Colletta del Martedì di Pasqua: «concede famulis tuis ut sacramentum vivendo teneant quod fide perceperunt» («concedi ai tuoi servi di custodire nella loro vita quel sacramento che ricevettero mediante la fede»).
Ciò che abbiamo ricevuto con l’intelligenza della fede nella notte di Pasqua, si tratta ora di tenerlo nelle nostre mani per farne della vita!
Colletta del Venerdì di Pasqua: «quod professione celebramus, imitemur effectu» («riprodurre con le opere ciò che professiamo esternamente»).
Ecco cosa ci spinge nei nostri sogni! Non che ciò che abbiamo celebrato con una professione di fede così solenne durante la santa Notte sia un sogno (è anzi probabilmente, al contrario, la realtà suprema). Ma l’illusione nasce quando si pensa che sia sufficiente riferirvisi mentalmente. Con due parole energiche, la liturgia c’invita al più esigente realismo: imitemur effectu, riprodurre con le opere!
Tradurre in miele la luce caduta dalle corolle.
Quando trasformiamo in carità effettiva quello che traiamo dall’interno di questi testi, siamo veramente le api del buon Dio.
Vi ho detto che la santa liturgia ci dona la caparra dell’eternità. È rigorosamente vero. Il termine compare in san Paolo – «arrabon» (Ef 1,14) –, non solo il pegno, ma una garanzia reale (versare una caparra non consiste nel fare delle promesse, ma denaro contante!).
Il buon Dio ha sigillato l’unione nuziale del suo Figlio unigenito con la Chiesa concedendole una dote regale: i gioielli della sua liturgia e dei suoi sacramenti. Il fiume liturgico è una collana di perle. Ed è per suo tramite che ella ci parla dell’eternità.

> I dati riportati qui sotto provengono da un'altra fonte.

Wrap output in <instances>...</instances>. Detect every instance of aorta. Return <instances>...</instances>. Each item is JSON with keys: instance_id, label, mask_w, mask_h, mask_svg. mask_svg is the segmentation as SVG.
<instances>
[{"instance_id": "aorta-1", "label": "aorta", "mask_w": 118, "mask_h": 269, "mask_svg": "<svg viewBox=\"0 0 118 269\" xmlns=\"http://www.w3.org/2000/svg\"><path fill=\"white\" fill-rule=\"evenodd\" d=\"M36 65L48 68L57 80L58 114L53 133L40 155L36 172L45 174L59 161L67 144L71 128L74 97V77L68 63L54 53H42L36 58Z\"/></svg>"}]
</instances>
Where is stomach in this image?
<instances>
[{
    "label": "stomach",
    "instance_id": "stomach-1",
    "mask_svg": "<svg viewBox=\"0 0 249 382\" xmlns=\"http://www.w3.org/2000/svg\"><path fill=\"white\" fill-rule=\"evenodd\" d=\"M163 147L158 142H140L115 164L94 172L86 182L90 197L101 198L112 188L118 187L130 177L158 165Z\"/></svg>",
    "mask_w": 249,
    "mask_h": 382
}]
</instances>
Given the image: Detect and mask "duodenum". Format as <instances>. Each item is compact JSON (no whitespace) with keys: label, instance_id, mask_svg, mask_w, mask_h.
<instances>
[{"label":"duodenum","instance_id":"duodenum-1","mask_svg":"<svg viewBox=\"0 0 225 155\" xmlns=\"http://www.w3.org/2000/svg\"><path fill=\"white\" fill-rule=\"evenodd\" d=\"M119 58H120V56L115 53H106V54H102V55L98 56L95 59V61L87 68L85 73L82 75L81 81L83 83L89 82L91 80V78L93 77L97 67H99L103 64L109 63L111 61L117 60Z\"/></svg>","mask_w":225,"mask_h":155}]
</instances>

Ella si comporta come fece Marco Polo al suo ritorno dalla Cina. L’episodio vi è noto: dopo ottant’anni di assenza eccolo sbarcare a Venezia con suo padre Nicola e suo zio Matteo. Tutti e tre indossano dei costumi asiatici, ma si dichiarano veneziani. Non si crede loro. Allora offrono un banchetto in città e poi, dopo la cena, si alzano in silenzio e in contemporanea si strappano i vestiti di dosso, lasciando cadere a terra rubini, zaffiri e smeraldi. Ecco, la santa Chiesa fa lo stesso: i diamanti della sua liturgia ci parlano dell’Altro Mondo!
Poi viene il Tempo dopo la Pentecoste, e la luce della Pasqua continuerà a diffondersi attraverso il Temporale e il Santorale; essa ci parla del cielo: approfittatene.

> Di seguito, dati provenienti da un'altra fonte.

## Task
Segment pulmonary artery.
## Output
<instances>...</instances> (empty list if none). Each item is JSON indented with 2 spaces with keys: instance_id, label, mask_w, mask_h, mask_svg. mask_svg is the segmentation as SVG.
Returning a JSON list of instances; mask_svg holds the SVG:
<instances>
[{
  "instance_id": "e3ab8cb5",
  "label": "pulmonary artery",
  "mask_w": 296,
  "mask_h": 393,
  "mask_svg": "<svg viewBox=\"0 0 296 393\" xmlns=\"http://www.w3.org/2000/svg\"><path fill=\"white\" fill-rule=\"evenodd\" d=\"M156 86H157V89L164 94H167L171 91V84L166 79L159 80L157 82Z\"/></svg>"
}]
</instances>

Sono contento perché uno di voi mi ha detto che gustava il pane quotidiano della liturgia, l’invisibile, l’elementare: quella strofa dell’inno, l’altro versetto del salmo, che recitiamo ogni giorno. Tutto è grande nella liturgia perché tutto viene da Dio e tutto risale a Lui con una sovrana efficacia.
Come dice dom Guéranger, «la preghiera della Chiesa è la più piacevole all’orecchio e al cuore di Dio, e perciò la più potente. Fortunato quindi colui che prega con la Chiesa, che associa i suoi voti particolari a quelli di questa Sposa cara allo Sposo e sempre esaudita».
[Dom Gérard Calvet O.S.B. (1927-2008), Le mystère pascal continue, in Itinéraires, n. 244, giugno 1980, pp. 102-106, poi in Benedictus. Écrits Spirituels. Tome I, Éditions Sainte-Madeleine, Le Barroux 2009, pp. 185-190, trad. it. di fr. Romualdo Obl.S.B.]